New car sales grew by 26.4 per cent in February this year, compared to the same month of 2009, the latest data from the Society of Motor Manufacturers and Traders (SMMT) has revealed.

A total of 68,686 new cars were registered in the month as the industry, with private sales driving the growth in sales. As the scrappage scheme entered its final months, car buyers continued to place orders through the scheme before the last available grants were divided up among the participating carmakers. The scheme accounted for a total of 19.6 per cent of the February new car market.

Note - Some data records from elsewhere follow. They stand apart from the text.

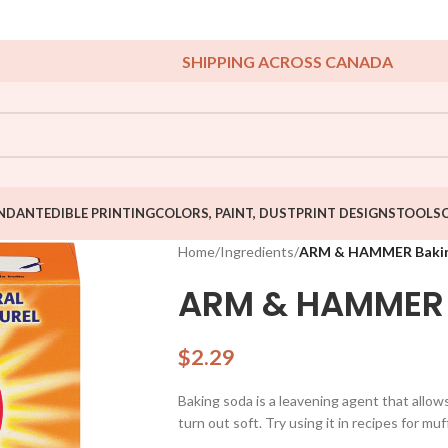
SHIPPING ACROSS CANADA
NDANT
EDIBLE PRINTING
COLORS, PAINT, DUST
PRINT DESIGNS
TOOLS
Home
/
Ingredients
/
ARM & HAMMER Bakin
ARM & HAMMER 
$
2.29
Baking soda is a leavening agent that allo
turn out soft. Try using it in recipes for muf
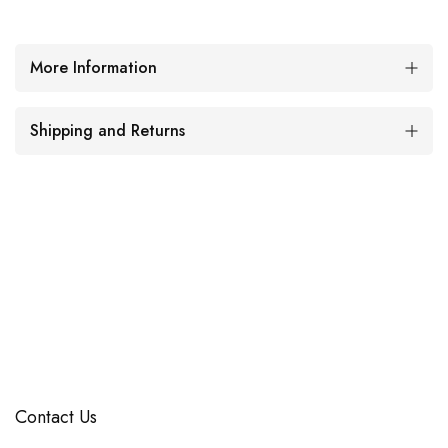
More Information
Shipping and Returns
Contact Us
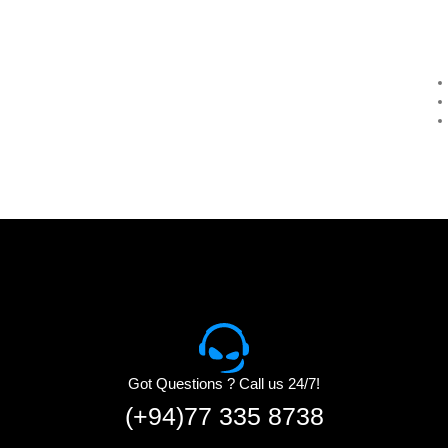
Got Questions ? Call us 24/7!
(+94)77 335 8738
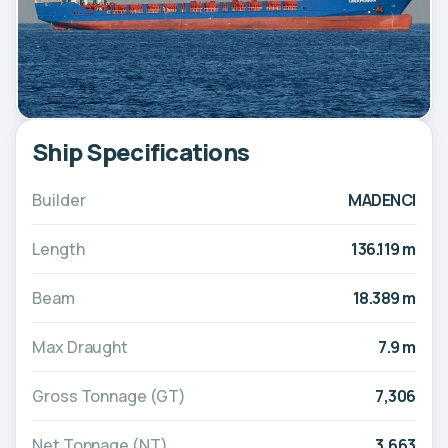
Ship Specifications
Builder
MADENCI
Length
136.119 m
Beam
18.389 m
Max Draught
7.9 m
Gross Tonnage (GT)
7,306
Net Tonnage (NT)
3,663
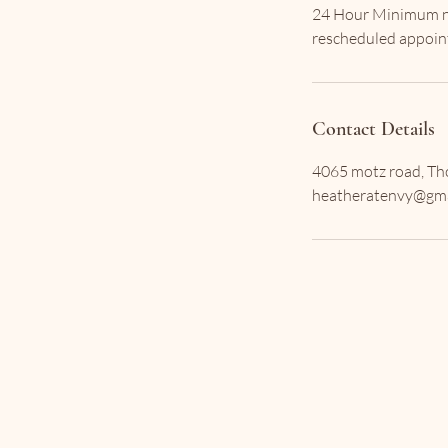
24 Hour Minimum not
Contact Details
4065 motz road, Tho
heatheratenvy@gma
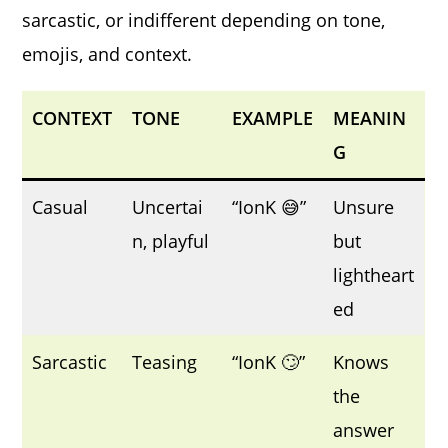
sarcastic, or indifferent depending on tone,
emojis, and context.
CONTEXT
TONE
EXAMPLE
MEANIN
G
Casual
Uncertai
“IonK 😅”
Unsure
n, playful
but
lightheart
ed
Sarcastic
Teasing
“IonK 🙄”
Knows
the
answer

It was the eighth successive month that the market showed growth, rising on weak demand in the early part of 2009. Small cars performed strongly through the month, while the top selling cars of the month were the Ford Fiesta and Ford Focus. Business demand for new cars also appears to have rallied as the market headed towards the key month of March when the new ‘10’ plate became available. According to the society business sales grew 9.6 per cent in February to 2,348 new cars while fleet grew by 4.3 per cent to 35,540 vehicles.

“Scrappage has generated eight consecutive months of growth in the new car market and we expect its benefits to stretch beyond the scheme’s closure later this month,” said SMMT chief executive, Paul Everitt.

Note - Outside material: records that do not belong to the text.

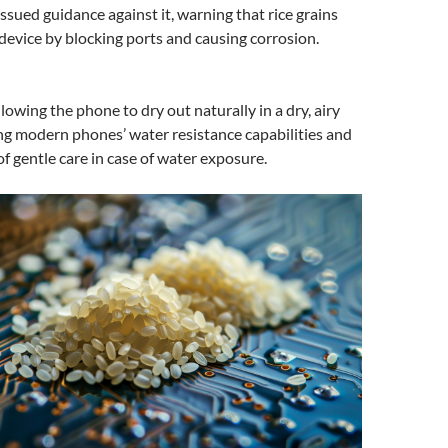
issued guidance against it, warning that rice grains
evice by blocking ports and causing corrosion.
lowing the phone to dry out naturally in a dry, airy
ing modern phones’ water resistance capabilities and
f gentle care in case of water exposure.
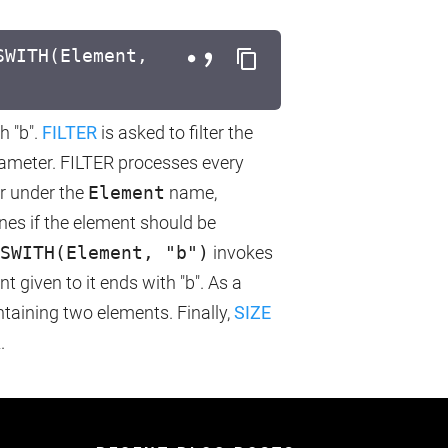
SWITH(Element,
h "b".
FILTER
is asked to filter the
ameter. FILTER processes every
er under the
Element
name,
nes if the element should be
SWITH(Element, "b")
invokes
 given to it ends with "b". As a
ntaining two elements. Finally,
SIZE
.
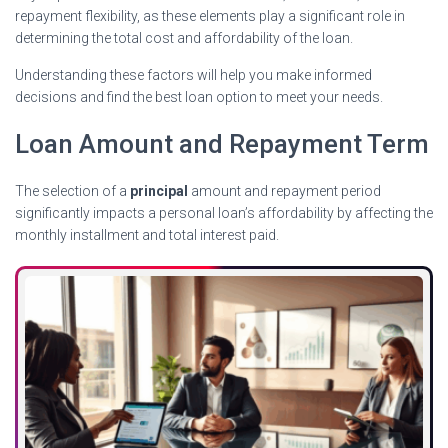
repayment flexibility, as these elements play a significant role in
determining the total cost and affordability of the loan.
Understanding these factors will help you make informed
decisions and find the best loan option to meet your needs.
Loan Amount and Repayment Term
The selection of a
principal
amount and repayment period
significantly impacts a personal loan’s affordability by affecting the
monthly installment and total interest paid.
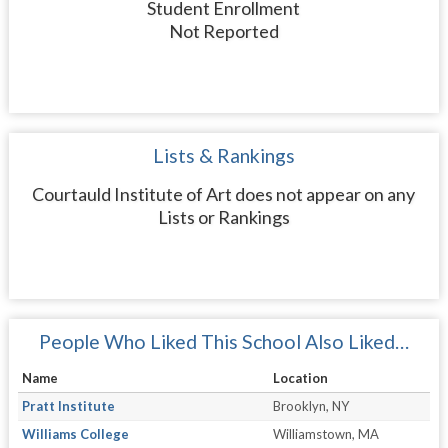
Student Enrollment
Not Reported
Lists & Rankings
Courtauld Institute of Art does not appear on any
Lists or Rankings
People Who Liked This School Also Liked…
Name
Location
Pratt Institute
Brooklyn, NY
Williams College
Williamstown, MA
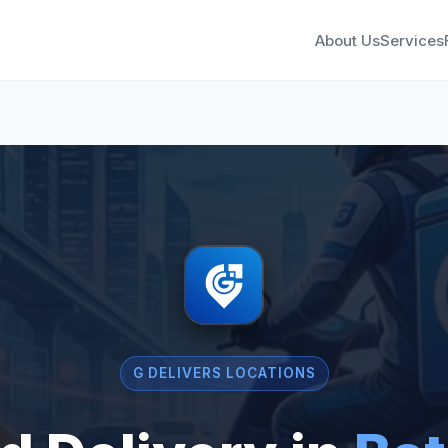
About Us
Services
G DELIVERS LOCATIONS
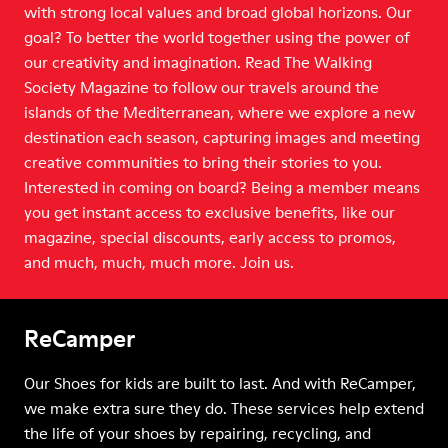
with strong local values and broad global horizons. Our
goal? To better the world together using the power of
our creativity and imagination. Read The Walking
Society Magazine to follow our travels around the
islands of the Mediterranean, where we explore a new
destination each season, capturing images and meeting
creative communities to bring their stories to you.
Interested in coming on board? Being a member means
you get instant access to exclusive benefits, like our
magazine, special discounts, early access to promos,
and much, much, much more. Join us.
ReCamper
Our Shoes for kids are built to last. And with ReCamper,
we make extra sure they do. These services help extend
the life of your shoes by repairing, recycling, and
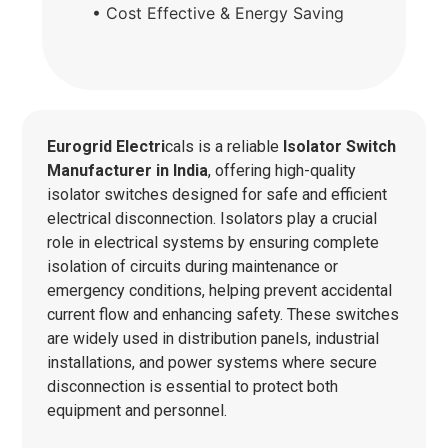
• Cost Effective & Energy Saving
Eurogrid Electri
cals is a reliable
Isolator Switch
Manufacturer in India
, offering high-quality
isolator switches designed for safe and efficient
electrical disconnection. Isolators play a crucial
role in electrical systems by ensuring complete
isolation of circuits during maintenance or
emergency conditions, helping prevent accidental
current flow and enhancing safety. These switches
are widely used in distribution panels, industrial
installations, and power systems where secure
disconnection is essential to protect both
equipment and personnel.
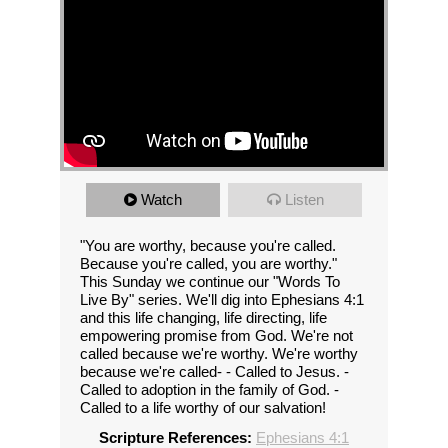
Watch
Listen
"You are worthy, because you're called.
Because you're called, you are worthy."
This Sunday we continue our "Words To
Live By" series. We'll dig into Ephesians 4:1
and this life changing, life directing, life
empowering promise from God. We're not
called because we're worthy. We're worthy
because we're called- - Called to Jesus. -
Called to adoption in the family of God. -
Called to a life worthy of our salvation!
Scripture References:
Ephesians 4:1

However the car industry is bracing itself for a reduced market for new cars as the scrappage scheme closes at the end of this month, just as new ‘showroom taxes’ are introduced on April 1, 2010. The showroom taxes will see higher CO2 emitting vehicles pay a higher rate of first year road tax as a incentive to choose lower emitting cars. While the scrappage scheme is expected to boost new car registrations for a few months after it is gone, due to waiting times on deliveries, the society is predicting a market decline in the second half of 2010.

The Government is also considering introducing a higher VAT rate of 20 per cent when the Budget is released this month, which would push the cost of buying a new car even higher. The society has warned the Government that such a month could be disastrous to a delicate market.  The automotive industry is a vital part of the UK economy with £51 billion turnover and £10 billion value added. With over 800,000 jobs dependent on the industry, it accounts for 10 per cent of total UK exports.

Sue Robinson, Director of  the Retail Motor Industry Federation(RMI) commented: “The scrappage scheme has tempted private buyers back into the new and used car market.

“The small car sector has done particularly well under the scrappage scheme and from customers looking for value for money vehicles; this can be seen with marks such as Kia and Hyundai doing particularly well.

“The continuing outlook for 2010 is set to be challenging with a level of uncertainty being caused by the imminent general election, it is likely that tax rises, public spending cuts and the end of the scrappage scheme in March will make consumers more cautious in their spending, certainly in the shorter term.”